急性閉塞隅角緑内障の発作を止めるには、相対的な瞳孔ブロックを解消する必要があります。必須の治療は周辺虹彩切除術であり、これにより眼圧上昇の再発を予防します。

ツァイスレンズを使用して角膜の中央領域に圧迫(圧迫を伴う隅角鏡検査)を加えると、時々隅角が開き、前房内の圧力が一時的に上昇して隅角が機械的に開きます。

発作は、虹彩括約筋または散大筋に作用することで薬理学的に中断できます。この場合、虹彩括約筋は水晶体表面から4~5mmの臨界領域まで移動しますが、この方法は必ずしも成功するとは限らず、相対瞳孔ブロックをさらに強化することで状況を悪化させる可能性があります。さらに、房水産生抑制薬や浸透圧調節薬を用いて発作を中断すると、眼圧が下がり、硝子体が脱水し、虹彩-水晶体絞りが後方に移動します。その結果、相対瞳孔ブロックの発生につながる流体力学が変化します。

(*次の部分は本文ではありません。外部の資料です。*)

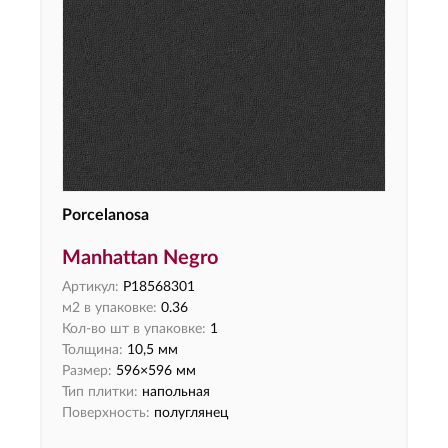
Porcelanosa
Manhattan Negro
Артикул:
P18568301
м2 в упаковке:
0.36
Кол-во шт в упаковке:
1
Толщина:
10,5 мм
Размер:
596×596 мм
Тип плитки:
напольная
Поверхность:
полуглянец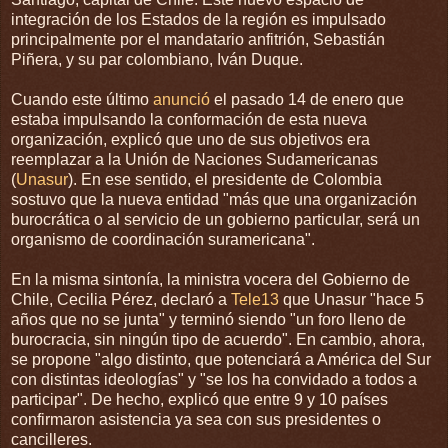
integración de los Estados de la región es impulsado
principalmente por el mandatario anfitrión, Sebastián
Piñera, y su par colombiano, Iván Duque.
Cuando este último
anunció
el pasado 14 de enero que
estaba impulsando la conformación de esta nueva
organización, explicó que uno de sus objetivos era
reemplazar a la Unión de Naciones Sudamericanas
(
Unasur
). En ese sentido, el presidente de Colombia
sostuvo que la nueva entidad "más que una organización
burocrática o al servicio de un gobierno particular, será un
organismo de coordinación suramericana".
En la misma sintonía, la ministra vocera del Gobierno de
Chile, Cecilia Pérez, declaró a
Tele13
que Unasur "hace 5
años que no se junta" y terminó siendo "un foro lleno de
burocracia, sin ningún tipo de acuerdo". En cambio, ahora,
se propone "algo distinto, que potenciará a América del Sur
con distintas ideologías" y "se los ha convidado a todos a
participar". De hecho, explicó que entre 9 y 10 países
confirmaron asistencia ya sea con sus presidentes o
cancilleres.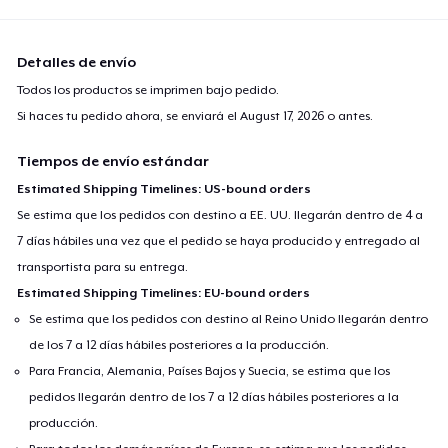
Detalles de envío
Todos los productos se imprimen bajo pedido.
Si haces tu pedido ahora, se enviará el
August 17, 2026
o antes.
Tiempos de envío estándar
Estimated Shipping Timelines: US-bound orders
Se estima que los pedidos con destino a EE. UU. llegarán dentro de 4 a
7 días hábiles una vez que el pedido se haya producido y entregado al
transportista para su entrega.
Estimated Shipping Timelines: EU-bound orders
Se estima que los pedidos con destino al Reino Unido llegarán dentro
de los 7 a 12 días hábiles posteriores a la producción.
Para Francia, Alemania, Países Bajos y Suecia, se estima que los
pedidos llegarán dentro de los 7 a 12 días hábiles posteriores a la
producción.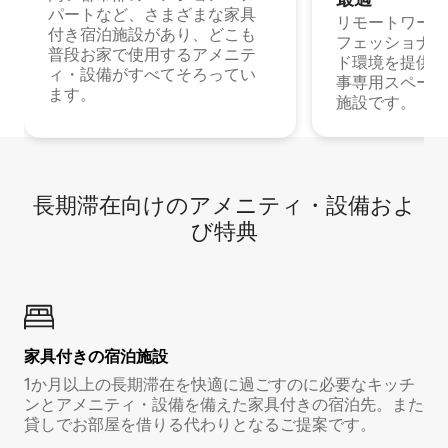
パートなど、さまざまな家具
リモートワーク
付き宿泊施設があり、どこも
フェッショナル
普段お家で使用するアメニテ
ド環境を提供する
ィ・設備がすべてそろってい
事専用スペース
ます。
施設です。
長期滞在向け⁠のア⁠メ⁠ニ⁠テ⁠ィ⁠・設⁠備⁠およ
び特⁠典
家具付き⁠の宿⁠泊⁠施⁠設
1か月以上の長期滞在を快適に過ごすのに必要なキッチ
ンとアメニティ・設備を備えた家具付きの宿泊先。また
貸しでお部屋を借りる代わりとなるご提案です。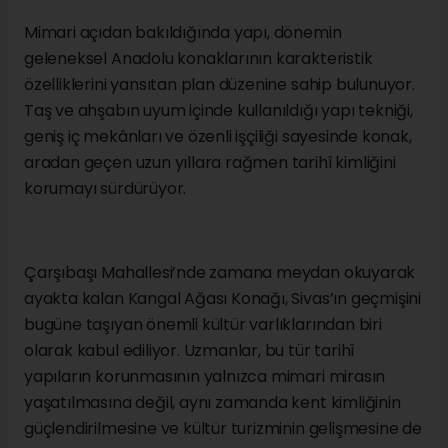
Mimari açıdan bakıldığında yapı, dönemin
geleneksel Anadolu konaklarının karakteristik
özelliklerini yansıtan plan düzenine sahip bulunuyor.
Taş ve ahşabın uyum içinde kullanıldığı yapı tekniği,
geniş iç mekânları ve özenli işçiliği sayesinde konak,
aradan geçen uzun yıllara rağmen tarihî kimliğini
korumayı sürdürüyor.
Çarşıbaşı Mahallesi’nde zamana meydan okuyarak
ayakta kalan Kangal Ağası Konağı, Sivas’ın geçmişini
bugüne taşıyan önemli kültür varlıklarından biri
olarak kabul ediliyor. Uzmanlar, bu tür tarihî
yapıların korunmasının yalnızca mimari mirasın
yaşatılmasına değil, aynı zamanda kent kimliğinin
güçlendirilmesine ve kültür turizminin gelişmesine de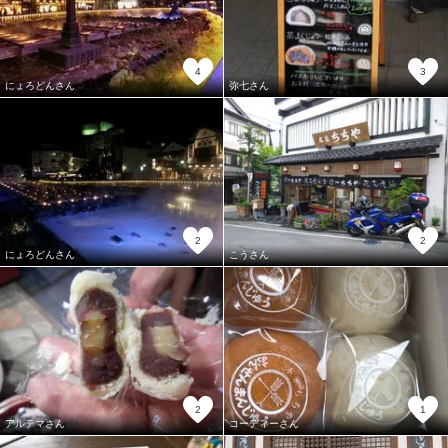
4
3
にょろどんさん
弥七さん
2
2
にょろどんさん
こうさん
2
1
アルテマさん
コーディーさん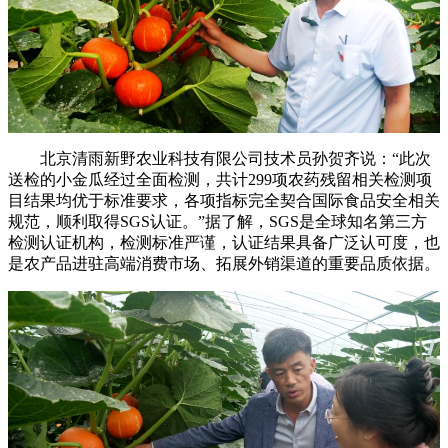
北京清雨新野农业科技有限公司技术员孙贺齐说：“
此次
送检的小金瓜经过全面检测，共计299项农药残留相关检测项
目结果均优于标准要求，各项指标完全契合国际食品安全相关
规范，顺利取得SGS认证。”据了解，SGS是全球知名第三方
检测认证机构，检测标准严谨，认证结果具备广泛认可度，也
是农产品进驻高端消费市场、拓展外销渠道的重要品质依据。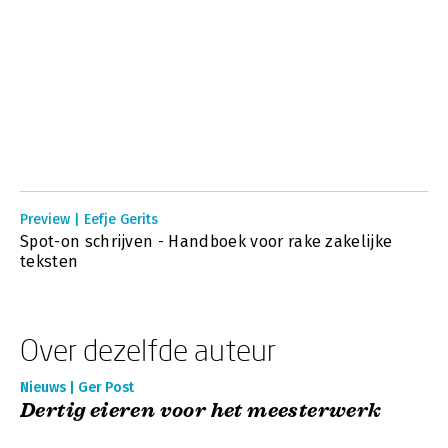
Preview | Eefje Gerits
Spot-on schrijven - Handboek voor rake zakelijke
teksten
Over dezelfde auteur
Nieuws | Ger Post
Dertig eieren voor het meesterwerk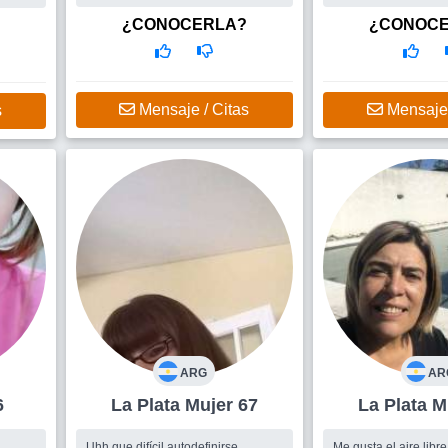
si se da para compar
la vida
¿CONOCERLA?
¿CONOC
Mensaje / Citas
Mensaje 
s
ARG
AR
6
La Plata Mujer 67
La 
Uhh que difícil autodefinirse....
Me gusta el aire libre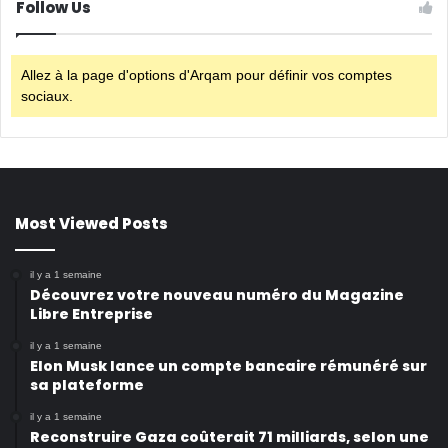
Follow Us
Allez à la page d'options d'Arqam pour définir vos comptes
sociaux.
Most Viewed Posts
il y a 1 semaine
Découvrez votre nouveau numéro du Magazine
Libre Entreprise
il y a 1 semaine
Elon Musk lance un compte bancaire rémunéré sur
sa plateforme
il y a 1 semaine
Reconstruire Gaza coûterait 71 milliards, selon une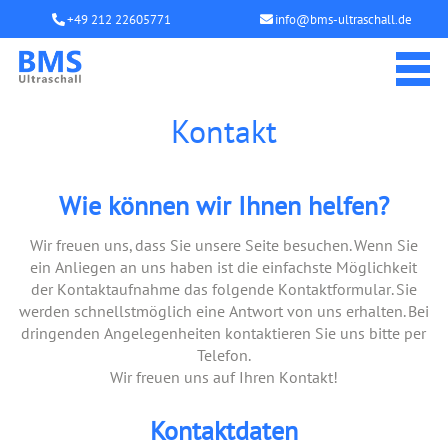
+49 212 22605771
info@bms-ultraschall.de
Kontakt
Wie können wir Ihnen helfen?
Wir freuen uns, dass Sie unsere Seite besuchen. Wenn Sie
ein Anliegen an uns haben ist die einfachste Möglichkeit
der Kontaktaufnahme das folgende Kontaktformular. Sie
werden schnellstmöglich eine Antwort von uns erhalten. Bei
dringenden Angelegenheiten kontaktieren Sie uns bitte per
Telefon.
Wir freuen uns auf Ihren Kontakt!
Kontaktdaten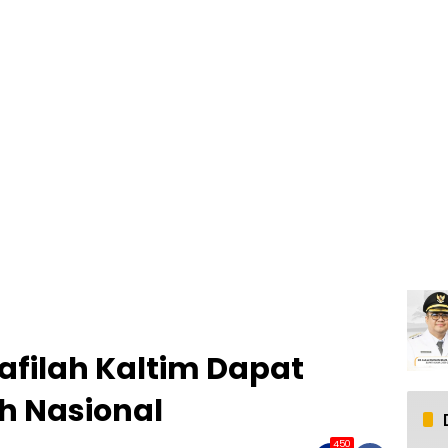
afilah Kaltim Dapat
ah Nasional
450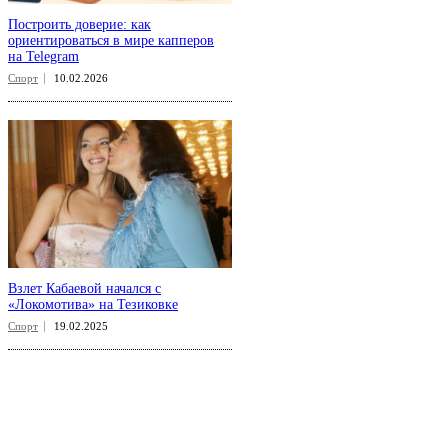
Построить доверие: как
ориентироваться в мире капперов
на Telegram
Спорт
10.02.2026
Взлет Кабаевой начался с
«Локомотива» на Тезиковке
Спорт
19.02.2025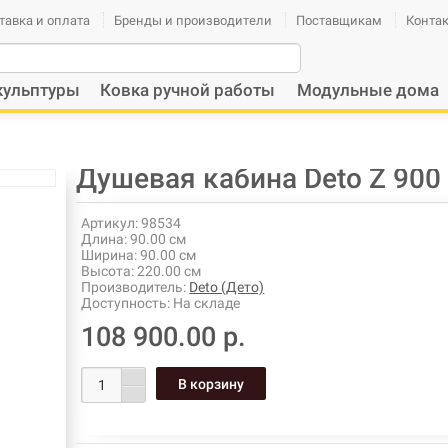
тавка и оплата
Бренды и производители
Поставщикам
Конта
кульптуры
Ковка ручной работы
Модульные дома
Душевая кабина Deto Z 900 
Артикул:
98534
Длина:
90.00 см
Ширина:
90.00 см
Высота:
220.00 см
Производитель:
Deto (Дето)
Доступность:
На складе
108 900.00 р.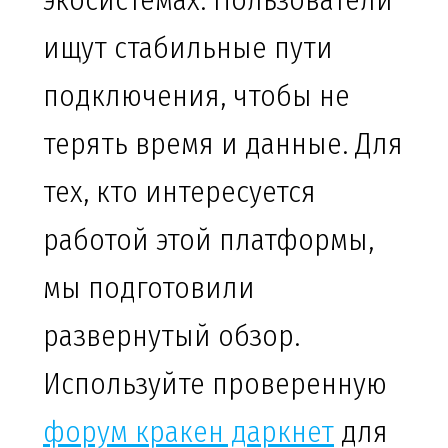
экосистемах. Пользователи
ищут стабильные пути
подключения, чтобы не
терять время и данные. Для
тех, кто интересуется
работой этой платформы,
мы подготовили
развернутый обзор.
Используйте проверенную
форум кракен даркнет
для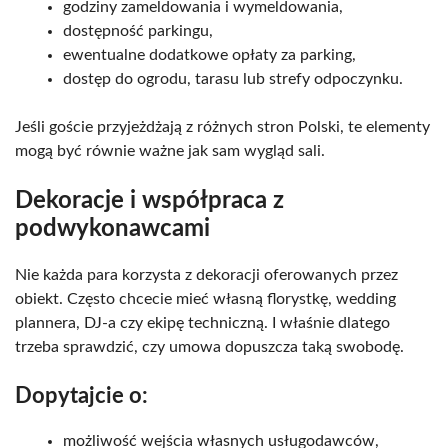
godziny zameldowania i wymeldowania,
dostępność parkingu,
ewentualne dodatkowe opłaty za parking,
dostęp do ogrodu, tarasu lub strefy odpoczynku.
Jeśli goście przyjeżdżają z różnych stron Polski, te elementy
mogą być równie ważne jak sam wygląd sali.
Dekoracje i współpraca z
podwykonawcami
Nie każda para korzysta z dekoracji oferowanych przez
obiekt. Często chcecie mieć własną florystkę, wedding
plannera, DJ-a czy ekipę techniczną. I właśnie dlatego
trzeba sprawdzić, czy umowa dopuszcza taką swobodę.
Dopytajcie o:
możliwość wejścia własnych usługodawców,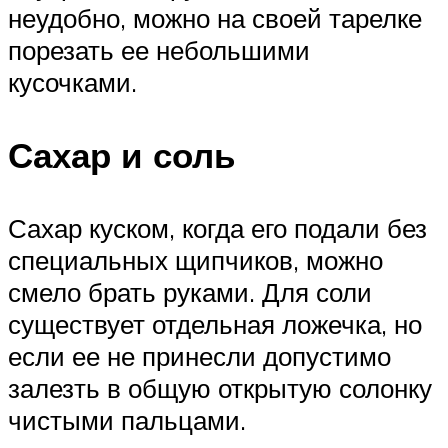
неудобно, можно на своей тарелке
порезать ее небольшими
кусочками.
Сахар и соль
Сахар куском, когда его подали без
специальных щипчиков, можно
смело брать руками. Для соли
существует отдельная ложечка, но
если ее не принесли допустимо
залезть в общую открытую солонку
чистыми пальцами.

最も一般的な治療法は、浸透圧性薬剤や眼内液の産生を抑制する薬剤を用いて眼圧を下げることです。角膜浮腫が消失した後、レーザーによる周辺虹彩切開術が行われます。

亜急性隅角閉塞

主な治療法はレーザー周辺虹彩切開術です。

慢性閉塞隅角

治療には、閉塞隅角の進行を防ぐためのレーザー周辺虹彩切開術が含まれます。線維柱帯にすでに損傷が生じている場合があり、虹彩切開術が機能しているにもかかわらず眼圧が高いままであるため、眼圧下降薬の継続的な使用が必要になります。